Kann das also wirklich für diesen Gewichtsrutsch verantwortlich sein? Wahrscheinlicher kommt es mir eigentlich vor, daß die Pluskilos vor zwei Wochen, über die ich so frustriert war, auf irgendeinem verzerrenden Sondereffekt beruhten, der sich jetzt wieder ausgeglichen hat. Eine Art ausgleichende Gerechtigkeit, was ja auch etwas Nettes ist. Frage mich aber niemand, was das war und wie es funktioniert hat, denn ich weiß es nicht. 

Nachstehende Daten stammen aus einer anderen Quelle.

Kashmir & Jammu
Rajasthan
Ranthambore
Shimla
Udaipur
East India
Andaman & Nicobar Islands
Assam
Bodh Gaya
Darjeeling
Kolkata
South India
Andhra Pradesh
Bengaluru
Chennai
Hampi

Gut möglich ist es allerdings zusätzlich, daß ich wegen der Hitze über Nacht mehr Flüssigkeit als sonst verloren habe und deshalb damit rechnen sollte, daß ich am heutigen Fastentag weniger Gewicht als sonst verlieren werde. Aber wie auch immer, ich werde morgen mit an Sicherheit grenzender Wahrscheinlichkeit weniger als 86 Kilogramm wiegen. Das ist auch bei ungünstiger Wiederzunahme übers Wochenende eine sehr gute Voraussetzung, um nächste Woche dann endlich mit dem neuen Niedrigstgewicht am Freitag rechnen zu dürfen, auf das ich nun schon seit zwei Monaten warte.

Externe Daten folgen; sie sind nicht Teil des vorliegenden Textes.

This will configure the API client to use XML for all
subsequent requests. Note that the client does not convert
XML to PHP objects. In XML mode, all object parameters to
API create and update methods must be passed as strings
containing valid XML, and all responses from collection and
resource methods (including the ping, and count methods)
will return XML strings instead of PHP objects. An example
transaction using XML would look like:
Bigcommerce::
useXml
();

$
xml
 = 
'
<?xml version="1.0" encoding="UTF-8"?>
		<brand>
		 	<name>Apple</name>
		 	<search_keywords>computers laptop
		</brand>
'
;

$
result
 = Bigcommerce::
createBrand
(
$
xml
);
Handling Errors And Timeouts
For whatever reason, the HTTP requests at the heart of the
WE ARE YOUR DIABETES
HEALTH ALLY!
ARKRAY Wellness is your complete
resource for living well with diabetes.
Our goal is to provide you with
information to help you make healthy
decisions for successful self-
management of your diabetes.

Heute faste ich, obwohl Feiertag ist. Das hatte ich ursprünglich nicht so geplant, aber mein Mann hat morgen den Brückentag freinehmen müssen, und dann finde ich es besser, wenn wir drei aufeinanderfolgende Tage zusammen essen können. Außerdem gehen mir die vielen Verschiebungen in so kurzer Zeit langsam echt auf die Nerven. Ist ja kein Wunder, daß es meine Waage ständig so spannend macht, wenn die Zeiträume von Fasten und Essen so stark schwanken. Ich bin echt nicht unglücklich darüber, daß es mit den Feiertagen jetzt endlich mal wieder für ein paar Monate vorbei ist. ;-)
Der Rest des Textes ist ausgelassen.